> [Dataset items]

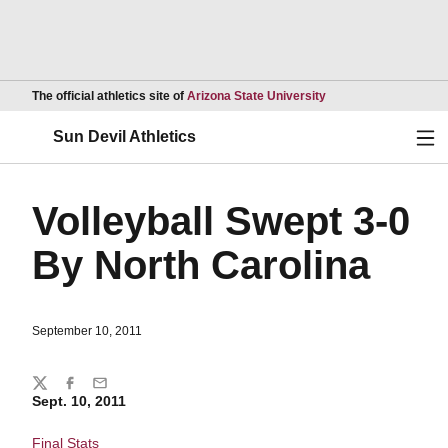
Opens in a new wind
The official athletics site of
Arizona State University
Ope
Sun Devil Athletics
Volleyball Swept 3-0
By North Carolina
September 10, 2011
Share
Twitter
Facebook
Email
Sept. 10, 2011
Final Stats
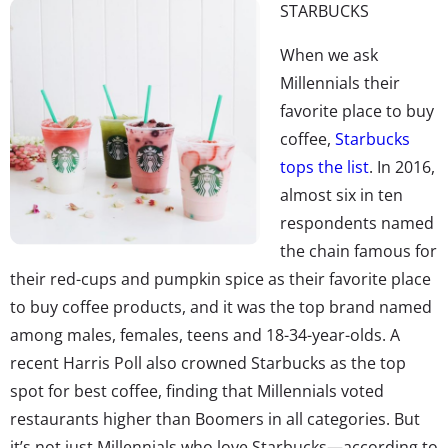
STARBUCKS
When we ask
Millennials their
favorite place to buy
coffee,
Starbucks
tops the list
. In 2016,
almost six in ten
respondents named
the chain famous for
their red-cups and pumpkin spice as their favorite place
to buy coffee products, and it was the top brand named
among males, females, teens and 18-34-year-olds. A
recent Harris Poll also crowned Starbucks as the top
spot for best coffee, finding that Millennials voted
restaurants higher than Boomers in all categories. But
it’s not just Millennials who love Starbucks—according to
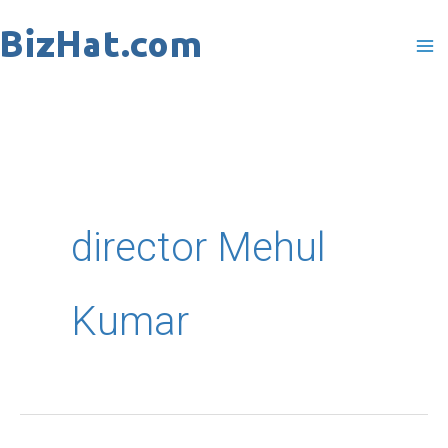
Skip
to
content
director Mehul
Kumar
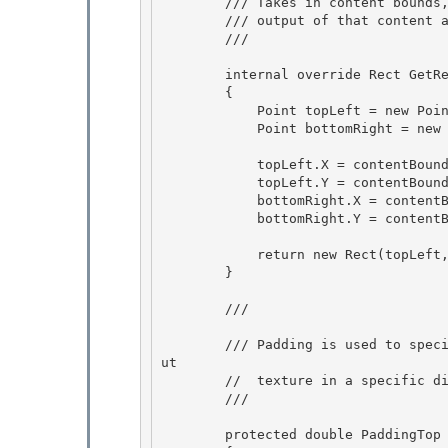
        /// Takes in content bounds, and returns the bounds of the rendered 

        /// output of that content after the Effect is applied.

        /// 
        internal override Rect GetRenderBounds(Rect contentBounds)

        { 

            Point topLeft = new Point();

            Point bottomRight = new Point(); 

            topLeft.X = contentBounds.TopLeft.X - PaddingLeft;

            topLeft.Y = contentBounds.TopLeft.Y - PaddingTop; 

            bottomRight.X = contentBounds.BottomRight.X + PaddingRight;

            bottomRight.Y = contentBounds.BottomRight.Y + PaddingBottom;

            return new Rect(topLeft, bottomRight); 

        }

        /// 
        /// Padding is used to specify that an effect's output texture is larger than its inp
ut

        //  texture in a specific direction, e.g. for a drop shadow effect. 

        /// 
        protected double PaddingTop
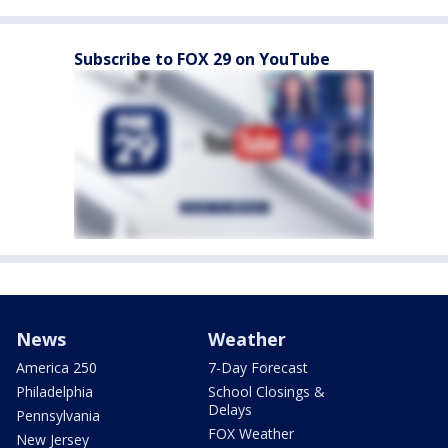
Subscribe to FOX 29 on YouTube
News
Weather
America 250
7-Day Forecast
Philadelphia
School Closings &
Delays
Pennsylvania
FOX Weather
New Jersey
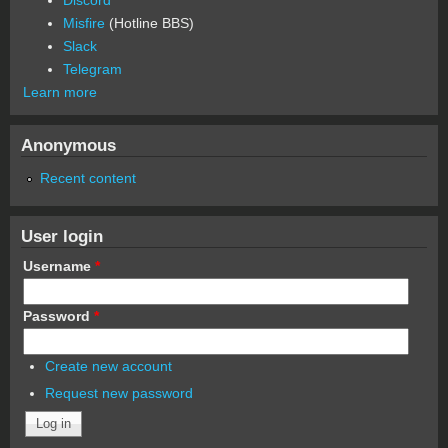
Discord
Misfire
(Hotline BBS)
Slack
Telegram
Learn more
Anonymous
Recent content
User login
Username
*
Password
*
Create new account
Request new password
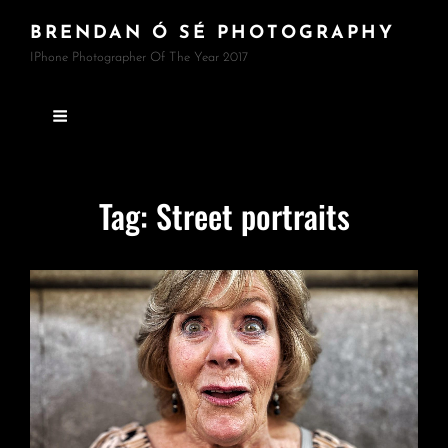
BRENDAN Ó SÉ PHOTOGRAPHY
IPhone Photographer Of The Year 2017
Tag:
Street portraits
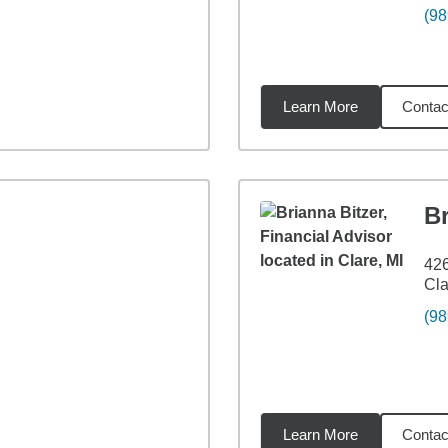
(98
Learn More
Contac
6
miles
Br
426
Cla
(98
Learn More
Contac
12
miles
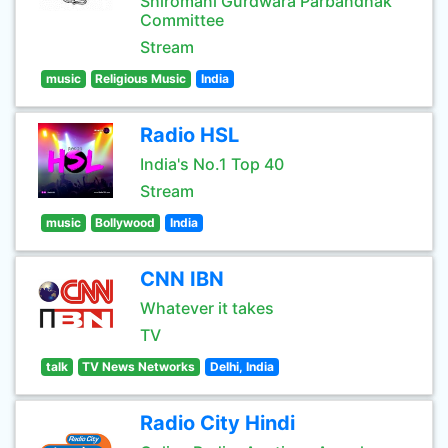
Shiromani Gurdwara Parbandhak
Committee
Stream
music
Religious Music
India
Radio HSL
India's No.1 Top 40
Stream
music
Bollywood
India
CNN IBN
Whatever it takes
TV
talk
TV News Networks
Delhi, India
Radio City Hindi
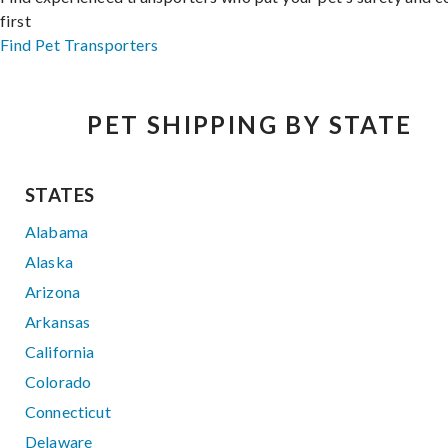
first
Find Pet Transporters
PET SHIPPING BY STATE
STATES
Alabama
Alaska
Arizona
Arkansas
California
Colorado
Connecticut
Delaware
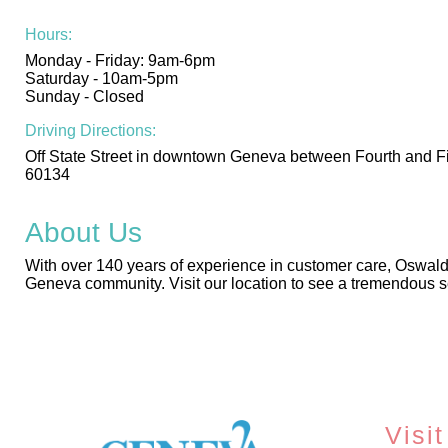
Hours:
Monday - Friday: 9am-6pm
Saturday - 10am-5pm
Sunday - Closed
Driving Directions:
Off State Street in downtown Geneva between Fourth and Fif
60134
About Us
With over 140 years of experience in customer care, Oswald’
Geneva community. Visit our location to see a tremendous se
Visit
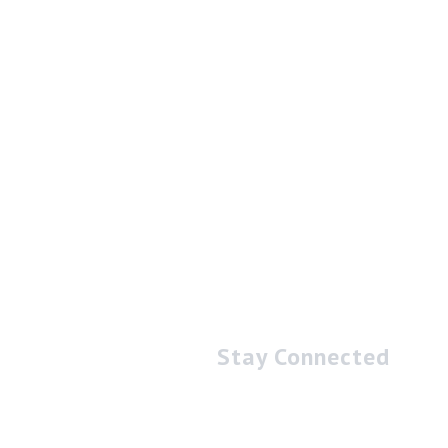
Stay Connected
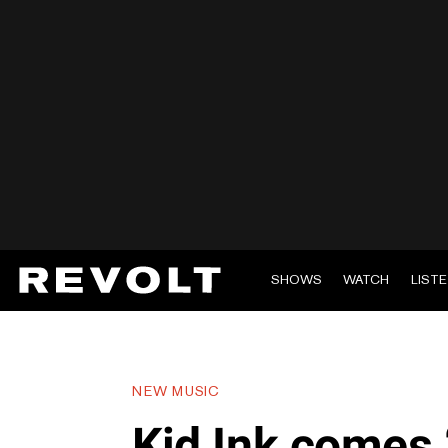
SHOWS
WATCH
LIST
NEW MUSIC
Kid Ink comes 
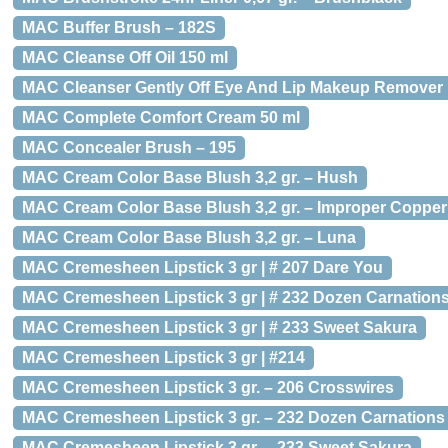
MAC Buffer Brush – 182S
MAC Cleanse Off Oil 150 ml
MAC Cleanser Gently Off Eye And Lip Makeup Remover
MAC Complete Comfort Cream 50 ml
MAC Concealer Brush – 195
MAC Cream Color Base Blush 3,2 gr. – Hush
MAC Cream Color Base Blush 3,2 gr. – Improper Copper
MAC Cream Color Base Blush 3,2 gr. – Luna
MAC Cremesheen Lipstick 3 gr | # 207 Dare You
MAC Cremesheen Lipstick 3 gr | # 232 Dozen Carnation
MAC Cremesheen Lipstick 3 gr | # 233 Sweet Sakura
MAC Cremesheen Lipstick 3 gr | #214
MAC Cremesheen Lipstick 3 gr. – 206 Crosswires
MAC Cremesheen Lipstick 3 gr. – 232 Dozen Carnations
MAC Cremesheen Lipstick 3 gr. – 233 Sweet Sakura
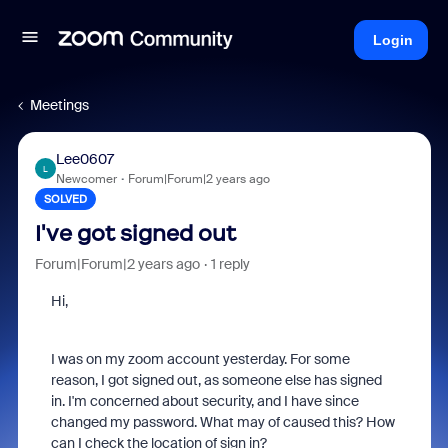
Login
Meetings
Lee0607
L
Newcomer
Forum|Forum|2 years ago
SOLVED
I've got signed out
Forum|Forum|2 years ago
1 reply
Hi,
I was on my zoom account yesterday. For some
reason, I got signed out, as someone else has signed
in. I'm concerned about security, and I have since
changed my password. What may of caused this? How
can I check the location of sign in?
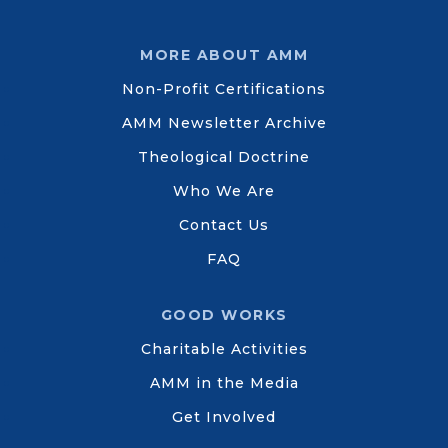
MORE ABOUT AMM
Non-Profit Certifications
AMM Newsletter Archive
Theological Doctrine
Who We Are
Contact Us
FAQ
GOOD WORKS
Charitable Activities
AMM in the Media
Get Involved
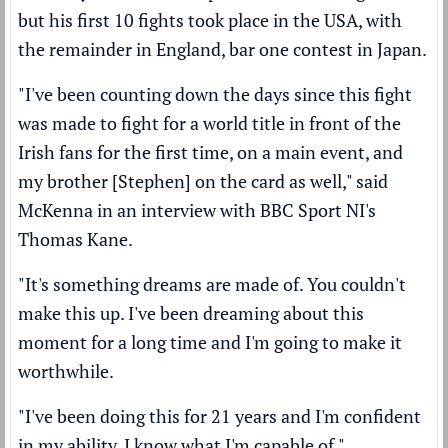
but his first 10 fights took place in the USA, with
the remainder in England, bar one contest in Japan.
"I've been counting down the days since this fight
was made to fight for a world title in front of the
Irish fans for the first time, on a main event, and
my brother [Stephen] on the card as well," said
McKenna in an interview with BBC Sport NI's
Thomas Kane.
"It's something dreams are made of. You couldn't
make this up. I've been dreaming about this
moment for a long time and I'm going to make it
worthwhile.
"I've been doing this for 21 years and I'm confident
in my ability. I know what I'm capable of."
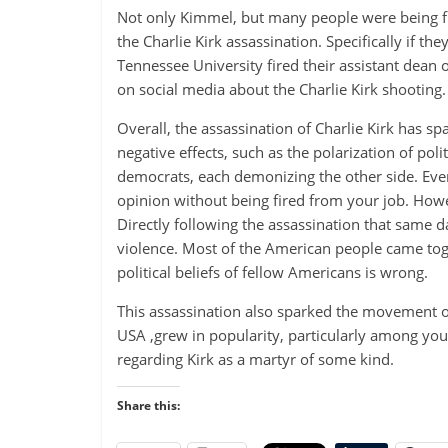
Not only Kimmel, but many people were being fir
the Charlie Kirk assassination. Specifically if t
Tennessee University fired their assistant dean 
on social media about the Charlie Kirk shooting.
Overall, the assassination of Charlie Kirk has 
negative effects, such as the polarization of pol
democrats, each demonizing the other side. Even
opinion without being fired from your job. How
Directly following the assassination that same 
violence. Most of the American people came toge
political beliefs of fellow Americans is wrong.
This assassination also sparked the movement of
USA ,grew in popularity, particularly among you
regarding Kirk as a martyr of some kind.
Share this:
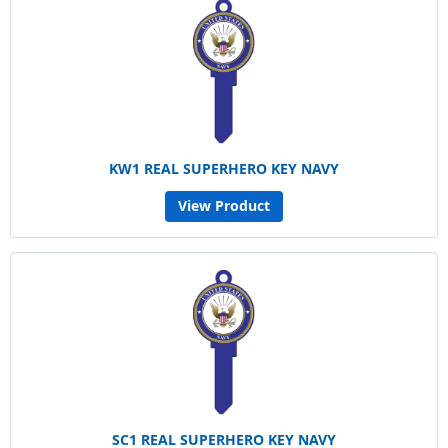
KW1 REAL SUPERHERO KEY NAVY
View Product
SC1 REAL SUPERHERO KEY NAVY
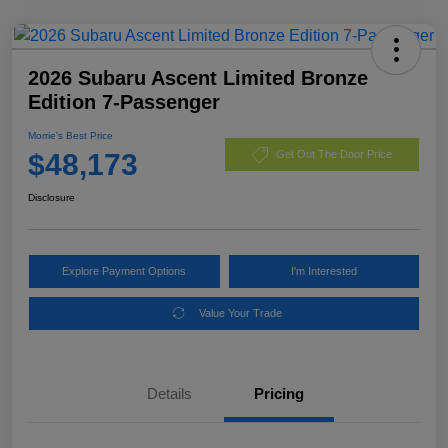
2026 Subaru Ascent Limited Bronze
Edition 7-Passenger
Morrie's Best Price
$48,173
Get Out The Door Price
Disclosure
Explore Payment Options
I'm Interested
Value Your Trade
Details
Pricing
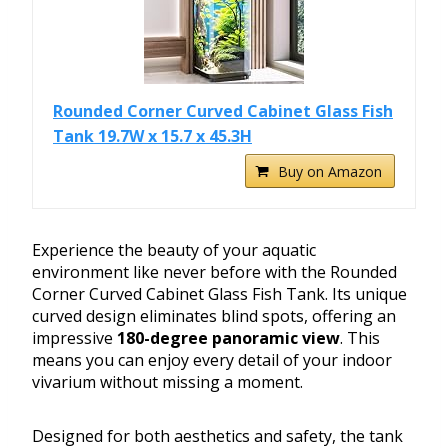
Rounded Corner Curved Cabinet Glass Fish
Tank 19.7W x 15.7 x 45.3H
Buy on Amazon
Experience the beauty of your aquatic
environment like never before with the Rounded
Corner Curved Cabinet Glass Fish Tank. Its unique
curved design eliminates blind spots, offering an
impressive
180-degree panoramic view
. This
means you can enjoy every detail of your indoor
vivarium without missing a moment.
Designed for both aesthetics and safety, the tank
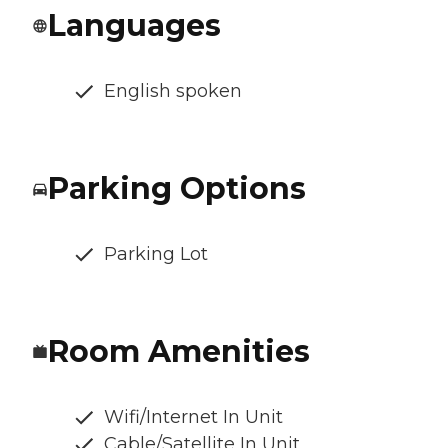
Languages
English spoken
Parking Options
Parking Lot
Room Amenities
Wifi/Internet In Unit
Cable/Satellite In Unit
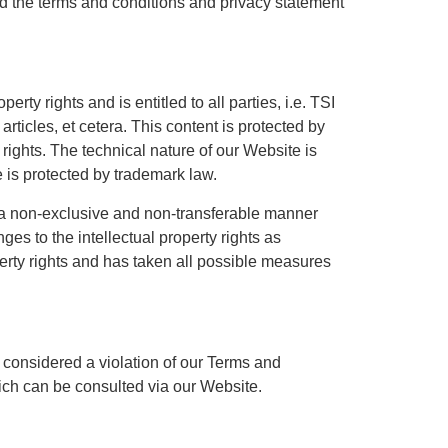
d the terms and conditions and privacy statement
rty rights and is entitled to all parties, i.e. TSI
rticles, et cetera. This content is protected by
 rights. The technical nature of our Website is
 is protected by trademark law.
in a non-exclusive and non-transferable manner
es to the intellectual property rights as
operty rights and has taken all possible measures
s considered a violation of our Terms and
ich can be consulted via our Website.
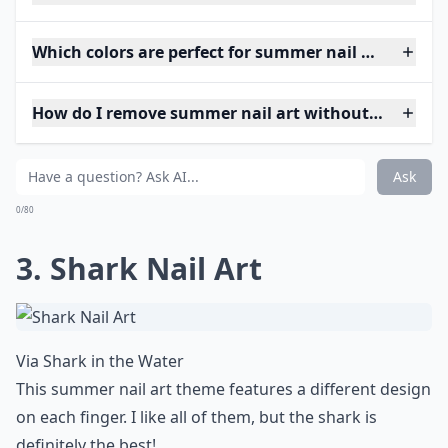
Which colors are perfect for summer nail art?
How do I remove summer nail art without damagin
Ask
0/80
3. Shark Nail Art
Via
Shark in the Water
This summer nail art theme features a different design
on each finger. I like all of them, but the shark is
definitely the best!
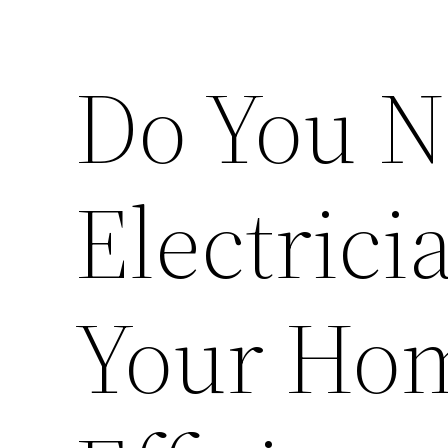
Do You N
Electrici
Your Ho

> [Required work]
Tally up the lines holding the word "each" in the data above, and answer with that figure only.

> [Solved exercise]
2